Sharif and Obama are due to meet at the White House today. The Obama administration is preparing to sell eight F-16 fighter jets to Pakistan in an attempt to bolster the two countries' relationship despite Washington's concerns about Pakistan's growing nuclear arsenal, according to a US source familiar with the matter.
The aircraft sales, which the US Congress could block, would be a symbolic step given Pakistan's already large fleet of fighter jets. The sales were first reported by the New York Times.
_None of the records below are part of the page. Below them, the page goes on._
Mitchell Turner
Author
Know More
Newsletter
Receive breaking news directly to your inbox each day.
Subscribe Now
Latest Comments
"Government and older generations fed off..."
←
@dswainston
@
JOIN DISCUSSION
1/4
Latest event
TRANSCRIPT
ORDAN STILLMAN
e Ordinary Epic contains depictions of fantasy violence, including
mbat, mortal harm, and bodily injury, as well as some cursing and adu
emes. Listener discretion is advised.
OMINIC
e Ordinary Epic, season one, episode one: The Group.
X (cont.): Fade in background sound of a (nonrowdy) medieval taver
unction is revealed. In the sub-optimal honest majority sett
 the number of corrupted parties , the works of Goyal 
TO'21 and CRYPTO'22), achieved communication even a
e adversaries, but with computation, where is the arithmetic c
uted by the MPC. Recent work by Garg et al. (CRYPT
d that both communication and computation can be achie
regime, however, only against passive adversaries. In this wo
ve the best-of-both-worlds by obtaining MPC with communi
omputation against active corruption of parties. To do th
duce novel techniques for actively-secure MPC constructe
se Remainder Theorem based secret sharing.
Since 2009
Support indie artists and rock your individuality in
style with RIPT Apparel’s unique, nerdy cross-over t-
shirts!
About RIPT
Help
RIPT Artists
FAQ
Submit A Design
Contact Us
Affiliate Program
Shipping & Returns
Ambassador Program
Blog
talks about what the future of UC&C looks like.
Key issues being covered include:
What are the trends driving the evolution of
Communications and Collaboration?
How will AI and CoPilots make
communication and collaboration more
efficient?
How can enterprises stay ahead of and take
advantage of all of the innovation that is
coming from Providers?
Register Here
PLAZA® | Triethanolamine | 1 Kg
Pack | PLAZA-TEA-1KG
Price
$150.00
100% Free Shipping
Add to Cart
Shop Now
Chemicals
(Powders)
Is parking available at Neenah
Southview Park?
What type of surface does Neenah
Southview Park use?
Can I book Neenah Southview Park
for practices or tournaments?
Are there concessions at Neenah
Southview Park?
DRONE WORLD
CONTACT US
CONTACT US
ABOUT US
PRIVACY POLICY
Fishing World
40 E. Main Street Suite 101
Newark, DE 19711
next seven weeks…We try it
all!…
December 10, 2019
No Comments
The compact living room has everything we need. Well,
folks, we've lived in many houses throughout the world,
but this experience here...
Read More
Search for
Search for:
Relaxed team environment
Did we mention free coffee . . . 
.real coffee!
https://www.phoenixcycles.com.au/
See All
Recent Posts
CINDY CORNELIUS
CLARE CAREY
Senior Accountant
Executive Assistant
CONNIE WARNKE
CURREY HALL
The United States wants Pakistan to commit to not using tactical nuclear weapons but Islamabad wants to keep its options open as a way of deterring a potential Indian attack, said Maria Sultan, head of the South Asian Strategic Stability Institute.
Pakistan says the United States is demanding unreasonable limits on its use of nuclear weapons and not offering much in return apart from a hazy promise to consider Pakistan as a recognised recipient of nuclear technology.
US Secretary of State John Kerry met Sharif on Wednesday but State Department spokesman John Kirby declined to say whether a US call for nuclear restraint was discussed.